So, Deflation is - so far - the order of the day, since this massive amount of money is not being injected back into the economy, which has been badly devastated by the stock market crash, and subprime fiasco (defaulting on a loan = deflationary pressure, since your 'remove' money from the economy).

Now, the question really becomes: what is going to happen once this massive government borrowing is going to push all governments to the brink of default? There are only three solutions: (a) massive, deliberate hyper-inflation in order to render the debts worthless (Good Morning Zimbabwe!), (b) massive hyper-deflation, triggered by governement defaults on their debts (See: Greece, Dubaï, etc), the whole castle of card then crumbling to dust, or (c) stagflation: very high, but manageable, inflation (15-20% per year is a nice ballpark figure), in order to make debts worthless, accompanied by severe economic stagnation, since the economic problems have NOT been solved in any way.

Do you trust your government to competently manage a stagflation?

My prescription is: no debt, cash, gold, silver.

(Yes, I know the above is somewhat simplified)

Mon, 03/22/2010 - 14:35 | 272452 Fritz
Fritz's picture

The inflation trade appears a bit crowded.

 

Mon, 03/22/2010 - 14:44 | 272462 43 Steelie
43 Steelie's picture

If the inflation trade is crowded, what do you call 10-year treasuries at 3.6% combined with record month over month inflows into bond funds worldwide?

Mon, 03/22/2010 - 14:44 | 272464 43 Steelie
43 Steelie's picture

The answer - Stagflation

Mon, 03/22/2010 - 15:02 | 272492 Mako
Mako's picture

Stagflation is high inflation and high unemployment.   Inflation that is total money supply went negative almost a year ago and had been falling for a year prior to that. 

 

See Federal Reserve Z1 report for details.  This ain't no disco.... I mean it's not the 70s.

 

Mon, 03/22/2010 - 15:19 | 272522 uno
uno's picture

Unemployment will stay high, wages will be cut or raises will be at most a couple percent.  Some large corporation pensions will go under.  Taxes will increase. Federal government employees will get their automatically raises.

Discretionary spending will go down, homes will deflate due to shadow inventory. 

Food and energy will increase, since wall street cannot peddle MBS and CDS's anymore, they have to bid up what people need, not what they want.  Also any serious hurricane or drought will spike prices.

US dollar will get competition from new Gulf state currency and other new regional currencies and countries by-passing using USD for transactions, so it should devalue vs a basket of currencies. 
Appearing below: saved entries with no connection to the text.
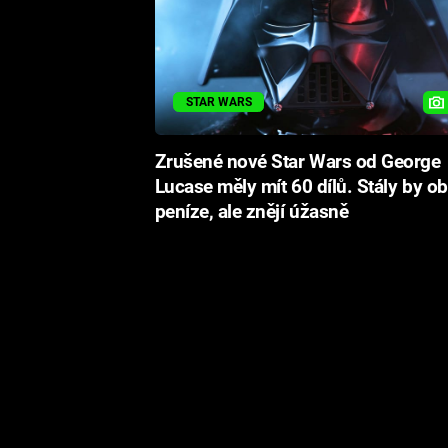
STAR WARS
Zrušené nové Star Wars od George
Lucase měly mít 60 dílů. Stály by ob
peníze, ale znějí úžasně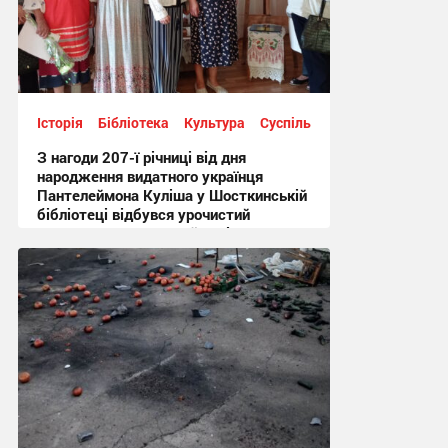
Історія
Бібліотека
Культура
Суспільство
З нагоди 207-ї річниці від дня
народження видатного українця
Пантелеймона Куліша у Шосткинській
бібліотеці відбувся урочистий
культурно-мистецький захід + Фото
12:44 сьогодні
But it's OK, we have ObamaCare to take care of us.

 

Tue, 03/23/2010 - 05:24 | 273033 Frankie Carbone
Frankie Carbone's picture

I've had a wage freeze 3 of the past 4 years. I effectively make the same amount that I did in 2006. 

Mon, 03/22/2010 - 16:27 | 272617 rawsienna
rawsienna's picture

Mako

When the Fed removes the extended period language the markets will falter. The relentless pursuit of yield/return at any price will end in tears. There are lots of examples but the one that sticks out at me are CRE REits - multiples of book and 3% yield (with taxes on unearned income going up and deflation in CRE rents and prices).  The other trigger may be after health care is signed and sealed, govt will come clean on the problems at the GSE and FHA and the implications will be even tighter standards in mtg lending for the future. 
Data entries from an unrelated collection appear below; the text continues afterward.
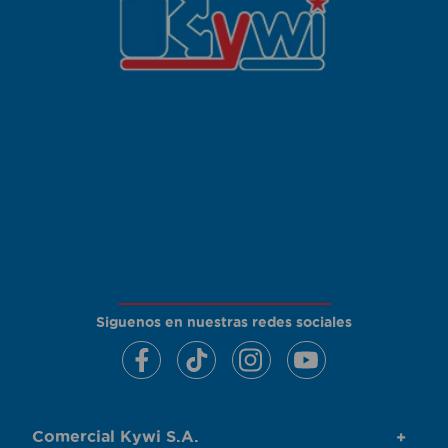
Siguenos en nuestras redes sociales
Comercial Kywi S.A.
+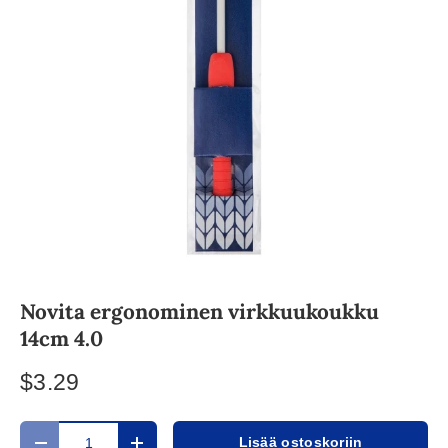
Novita ergonominen virkkuukoukku
14cm 4.0
$3.29
Määrä
Lisää ostoskoriin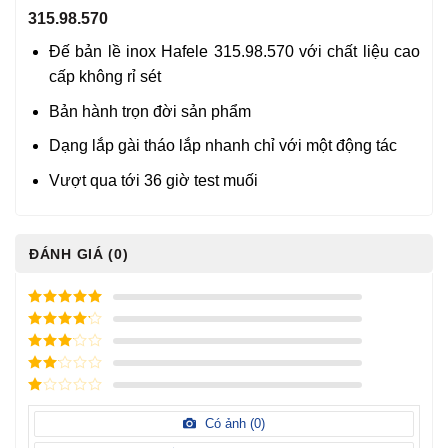
315.98.570
Đế bản lề inox Hafele 315.98.570 với chất liệu cao
cấp không rỉ sét
Bản hành trọn đời sản phẩm
Dạng lắp gài tháo lắp nhanh chỉ với một động tác
Vượt qua tới 36 giờ test muối
ĐÁNH GIÁ (0)
5
/ 5 điểm
4
/ 5
điểm
3
/ 5
điểm
2
/
5
1
điểm
/
Có ảnh (
0
)
5
điểm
Mon, 03/22/2010 - 17:07 | 272641 hedgeless_horseman
hedgeless_horseman's picture

When the Fed is buying large portions of the treasury auctions I call it prestidigiflation.   

Mon, 03/22/2010 - 14:38 | 272455 sweet ebony diamond
sweet ebony diamond's picture

i want Hank Paulson to define "grin-fucked" for me.
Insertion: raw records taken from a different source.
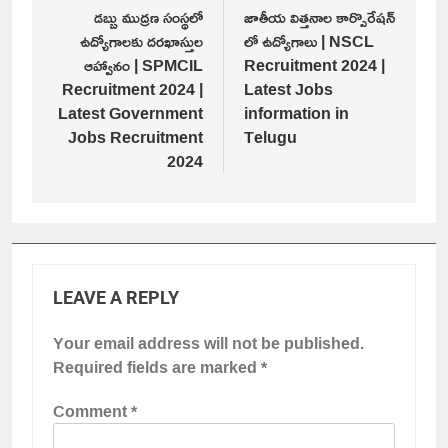
navigation
డబ్బు ముద్రణ సంస్థలో
జాతీయ విత్తనాల కార్పొరేషన్
ఉద్యోగాలకు దరఖాస్తుల
లో ఉద్యోగాలు | NSCL
ఆహ్వానం | SPMCIL
Recruitment 2024 |
Recruitment 2024 |
Latest Jobs
Latest Government
information in
Jobs Recruitment
Telugu
2024
LEAVE A REPLY
Your email address will not be published.
Required fields are marked
*
Comment
*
http://www.independent.co.uk/arts-entertainment/books/reviews/on-the-bri...

Mon, 03/22/2010 - 14:48 | 272468 SWRichmond
SWRichmond's picture

Tin, copper, and nickel?  In the middle of a paradigm shift?  You've got to be shitting me.

Mon, 03/22/2010 - 23:33 | 272891 three chord sloth
three chord sloth's picture

Sure! Its the coming Neo-Bronze Age! That's what the copper and tin are for. I guess the nickel is for a phone call (heh).

Mon, 03/22/2010 - 14:50 | 272471 Lux Fiat
Lux Fiat's picture

Can't remember the source, but heard an alleged quote from a politician - "If you can put a good face on this, you should be a mortician."  The Ebullio boys sure give it their best to make the corpse look pretty.  Next time, spend a little more time in the risk management section instead of the makeup aisle.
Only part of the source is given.